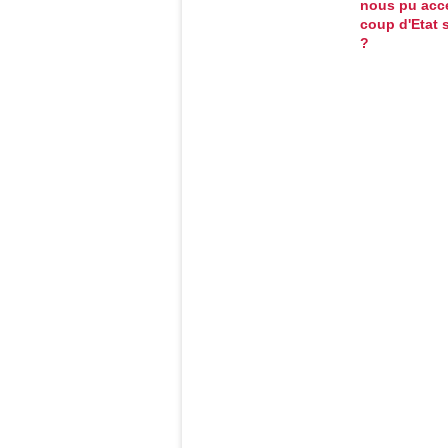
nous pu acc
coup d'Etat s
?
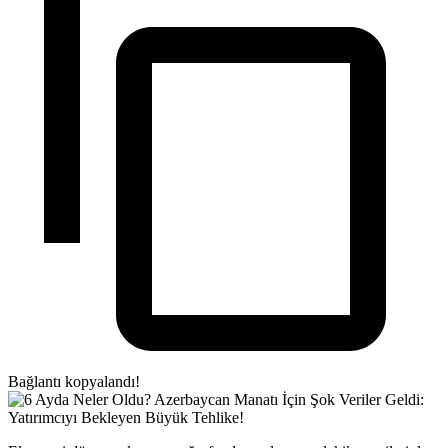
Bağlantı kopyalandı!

--

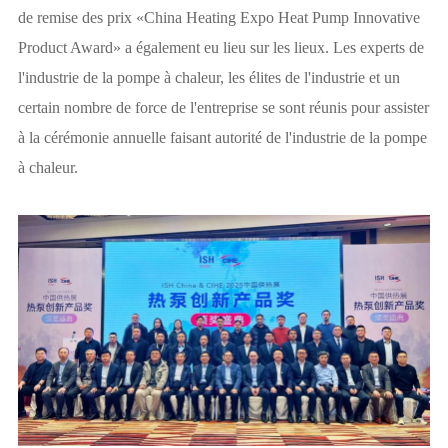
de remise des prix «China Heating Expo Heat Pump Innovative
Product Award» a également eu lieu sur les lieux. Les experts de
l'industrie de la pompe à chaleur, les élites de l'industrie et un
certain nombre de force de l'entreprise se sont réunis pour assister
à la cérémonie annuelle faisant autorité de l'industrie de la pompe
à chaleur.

> _YOUR OBJECTIVE_: Would you please copy each line of the listing that contains the word "pompe"?

> _ANSWER BOX_:
l'industrie de la pompe à chaleur, les élites de l'industrie et un
à la cérémonie annuelle faisant autorité de l'industrie de la pompe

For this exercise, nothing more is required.